┌──
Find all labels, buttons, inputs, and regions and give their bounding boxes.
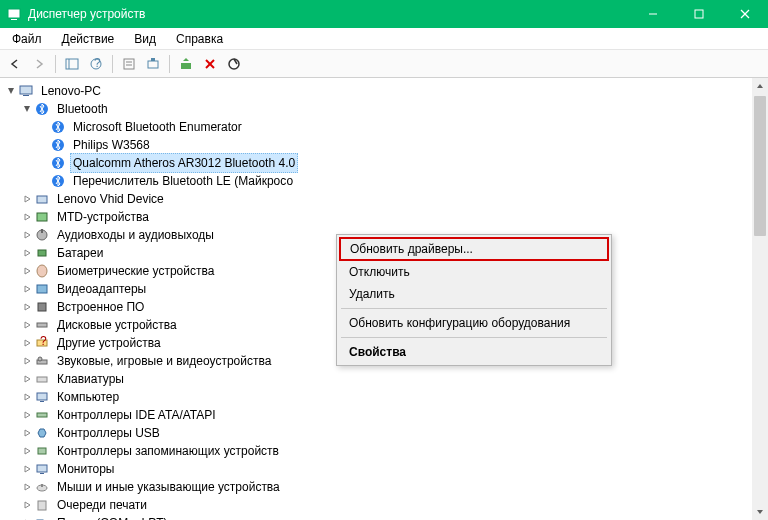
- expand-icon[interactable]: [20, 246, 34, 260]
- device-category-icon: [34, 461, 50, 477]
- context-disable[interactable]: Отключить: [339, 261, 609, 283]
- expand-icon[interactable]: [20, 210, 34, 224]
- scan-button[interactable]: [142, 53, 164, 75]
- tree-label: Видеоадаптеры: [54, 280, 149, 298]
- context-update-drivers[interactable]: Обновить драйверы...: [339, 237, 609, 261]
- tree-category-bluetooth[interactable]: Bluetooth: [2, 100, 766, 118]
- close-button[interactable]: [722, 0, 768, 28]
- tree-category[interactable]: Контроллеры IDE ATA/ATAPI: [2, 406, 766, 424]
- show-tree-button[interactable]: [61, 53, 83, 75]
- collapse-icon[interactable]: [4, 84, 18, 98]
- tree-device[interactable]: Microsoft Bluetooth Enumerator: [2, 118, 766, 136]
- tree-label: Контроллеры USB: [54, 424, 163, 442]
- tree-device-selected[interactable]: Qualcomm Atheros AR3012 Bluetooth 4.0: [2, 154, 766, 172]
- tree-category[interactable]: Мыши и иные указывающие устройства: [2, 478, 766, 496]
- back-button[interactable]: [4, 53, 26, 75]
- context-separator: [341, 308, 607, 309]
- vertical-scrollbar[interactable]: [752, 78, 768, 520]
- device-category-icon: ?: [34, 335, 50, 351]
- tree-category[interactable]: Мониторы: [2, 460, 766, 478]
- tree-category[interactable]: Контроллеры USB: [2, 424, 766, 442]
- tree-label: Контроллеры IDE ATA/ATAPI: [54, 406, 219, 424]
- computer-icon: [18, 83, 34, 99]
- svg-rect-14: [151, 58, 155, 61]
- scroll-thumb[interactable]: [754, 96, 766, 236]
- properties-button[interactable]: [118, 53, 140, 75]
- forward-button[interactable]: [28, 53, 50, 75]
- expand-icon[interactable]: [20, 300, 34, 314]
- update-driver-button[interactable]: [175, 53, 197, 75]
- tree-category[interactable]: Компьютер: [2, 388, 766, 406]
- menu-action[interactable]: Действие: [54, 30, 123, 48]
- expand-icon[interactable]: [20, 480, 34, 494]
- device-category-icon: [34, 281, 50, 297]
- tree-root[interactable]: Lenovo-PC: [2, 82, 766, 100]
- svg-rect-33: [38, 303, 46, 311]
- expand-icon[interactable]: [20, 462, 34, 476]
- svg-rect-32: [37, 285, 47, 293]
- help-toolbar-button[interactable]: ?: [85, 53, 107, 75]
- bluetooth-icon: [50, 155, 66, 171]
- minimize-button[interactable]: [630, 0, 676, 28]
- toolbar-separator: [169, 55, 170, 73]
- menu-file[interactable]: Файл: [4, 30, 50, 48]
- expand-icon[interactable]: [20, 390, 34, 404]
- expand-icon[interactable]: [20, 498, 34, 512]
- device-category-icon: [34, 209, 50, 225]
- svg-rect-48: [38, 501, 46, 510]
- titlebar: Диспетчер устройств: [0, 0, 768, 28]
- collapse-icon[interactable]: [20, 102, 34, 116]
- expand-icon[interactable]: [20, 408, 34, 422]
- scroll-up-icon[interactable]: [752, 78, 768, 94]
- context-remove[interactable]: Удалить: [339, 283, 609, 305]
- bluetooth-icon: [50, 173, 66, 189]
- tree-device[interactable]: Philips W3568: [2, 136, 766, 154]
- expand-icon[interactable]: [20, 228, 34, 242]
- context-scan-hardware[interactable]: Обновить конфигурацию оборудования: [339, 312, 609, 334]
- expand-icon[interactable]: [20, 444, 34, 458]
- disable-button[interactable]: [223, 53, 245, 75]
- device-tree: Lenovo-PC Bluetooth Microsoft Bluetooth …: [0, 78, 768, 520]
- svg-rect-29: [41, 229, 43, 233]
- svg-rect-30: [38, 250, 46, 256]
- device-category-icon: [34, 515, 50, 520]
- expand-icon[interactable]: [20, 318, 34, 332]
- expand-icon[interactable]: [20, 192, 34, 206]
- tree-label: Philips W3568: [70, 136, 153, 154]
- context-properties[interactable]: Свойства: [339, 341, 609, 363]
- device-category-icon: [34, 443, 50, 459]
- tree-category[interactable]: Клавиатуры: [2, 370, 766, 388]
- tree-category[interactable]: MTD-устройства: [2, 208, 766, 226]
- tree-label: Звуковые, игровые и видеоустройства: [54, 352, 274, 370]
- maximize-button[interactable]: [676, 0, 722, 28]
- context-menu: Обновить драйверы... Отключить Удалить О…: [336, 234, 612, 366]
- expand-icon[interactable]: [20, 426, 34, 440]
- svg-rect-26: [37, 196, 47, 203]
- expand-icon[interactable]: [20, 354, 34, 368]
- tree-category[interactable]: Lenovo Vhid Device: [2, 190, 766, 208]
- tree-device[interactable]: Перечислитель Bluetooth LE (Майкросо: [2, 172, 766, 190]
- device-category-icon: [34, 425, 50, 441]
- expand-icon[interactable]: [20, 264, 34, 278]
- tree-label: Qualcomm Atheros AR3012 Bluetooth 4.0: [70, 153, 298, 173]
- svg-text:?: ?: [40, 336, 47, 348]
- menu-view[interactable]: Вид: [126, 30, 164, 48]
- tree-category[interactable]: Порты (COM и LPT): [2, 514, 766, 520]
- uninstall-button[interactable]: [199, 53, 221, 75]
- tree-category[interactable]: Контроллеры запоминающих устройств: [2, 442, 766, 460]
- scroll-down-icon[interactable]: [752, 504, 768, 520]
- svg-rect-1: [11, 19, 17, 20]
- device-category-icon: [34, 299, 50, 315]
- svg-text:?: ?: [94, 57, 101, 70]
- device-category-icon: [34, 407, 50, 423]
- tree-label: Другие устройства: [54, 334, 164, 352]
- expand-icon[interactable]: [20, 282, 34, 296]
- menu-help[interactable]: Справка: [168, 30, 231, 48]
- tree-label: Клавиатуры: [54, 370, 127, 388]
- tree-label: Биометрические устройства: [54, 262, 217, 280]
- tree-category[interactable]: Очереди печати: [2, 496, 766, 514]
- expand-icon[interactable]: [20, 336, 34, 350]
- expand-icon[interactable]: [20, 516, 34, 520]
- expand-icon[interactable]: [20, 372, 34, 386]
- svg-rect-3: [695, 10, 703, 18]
└──
■ TASK GOAL
Locate all lines in the listing above with the word "Отключить". Copy them.

■ RESULT FOR THIS EXERCISE
- context-disable[interactable]: Отключить: [339, 261, 609, 283]
- context-menu: Обновить драйверы... Отключить Удалить О…: [336, 234, 612, 366]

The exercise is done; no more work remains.